Nguyen Van Thang Long, senior lecturer of professional communication at RMIT University in Vietnam, assessed that in the midst of redundant corporate social responsibility (CSR) commitments from businesses, regular transparency reports will help businesses gain trust from customers.
“For many objective and subjective reasons, the implementation of CSR activities at many businesses only stops at sponsorship and charity. The majority of consumers do not fully trust businesses’ CSR implementation, and see them only as PR and branding efforts,” Long noted. “Therefore, maintaining the disclosure of regular transparency reports will help businesses demonstrate the transformation of commitments into practical actions.”
Last year marked 10 years that Vietnamese listed companies have published information on sustainable development. According to Nguyen Viet Thinh, head of the sustainability report scoring team at the Vietnam Listed Company Awards, disclosure of greenhouse gas (GHG) emissions in 2022 has been superior to previous years.
“Many businesses have kept pace with changes in legal regulations as well as trends in combating climate change in Vietnam and around the world. Quite a few enterprises have published information on total GHG emissions by different ranges, with most mentioned programmes to combat climate change,” Thinh assessed.
He added that the trend of shifting business models from a linear economy to a circular economy is more commonly described. If in the last three reporting seasons, there were only a few emerging names, businesses in the past year are increasingly improving themselves to be in the ranks of enterprises with good information disclosure on sustainable development.
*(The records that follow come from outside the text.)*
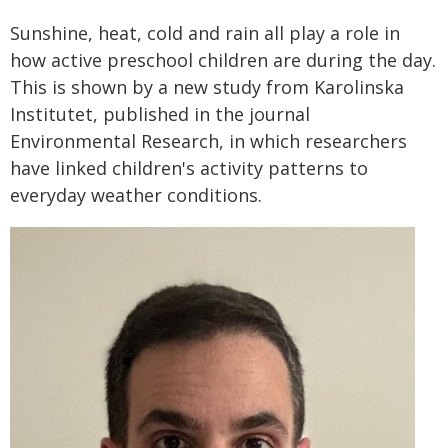
Sunshine, heat, cold and rain all play a role in
how active preschool children are during the day.
This is shown by a new study from Karolinska
Institutet, published in the journal
Environmental Research, in which researchers
have linked children's activity patterns to
everyday weather conditions.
“Sustainable development for 2022 is seen more broadly from the environmental, social, and governance (ESG) point of view. Many enterprises have established committees at the board level to direct and supervise ESG activities,” Thinh noted.
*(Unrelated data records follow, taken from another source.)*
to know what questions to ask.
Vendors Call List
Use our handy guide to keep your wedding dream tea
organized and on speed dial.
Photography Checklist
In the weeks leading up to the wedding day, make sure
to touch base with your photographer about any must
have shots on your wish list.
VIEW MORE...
He further noted that although the disclosure of information on GHG emissions has clearly improved, the number of enterprises that publish standard information on the subject is still minimal.
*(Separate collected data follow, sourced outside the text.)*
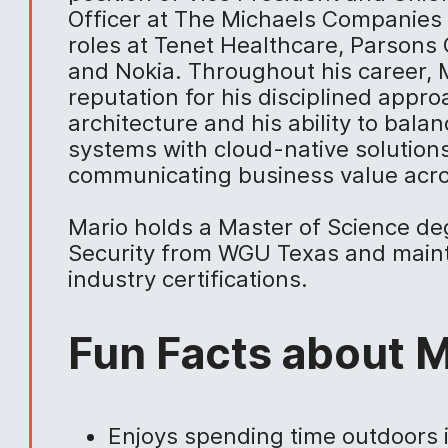
Officer at The Michaels Companies 
roles at Tenet Healthcare, Parsons 
and Nokia. Throughout his career, M
reputation for his disciplined appro
architecture and his ability to bal
systems with cloud-native solutions
communicating business value acro
Mario holds a Master of Science de
Security from WGU Texas and mainta
industry certifications.
Fun Facts about M
Enjoys spending time outdoors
According to the PwC Vietnam ESG readiness report 2022, Vietnamese companies lag global counterparts in seeking independent assurance on ESG disclosures.
“While 58 per cent of global companies obtain independent assurance on their ESG information, only 36 per cent confirmed in our report that their ESG reporting in Vietnam is audited or verified by external independent parties,” the report said. “On the other hand, while 53 per cent of Vietnamese business respondents indicate they have assessed the data required for external reporting, only 30 per cent have actioned on the ESG reporting/disclosure. This, once again, highlights the crucial role regulators can play in spurring action within the Vietnam business community.”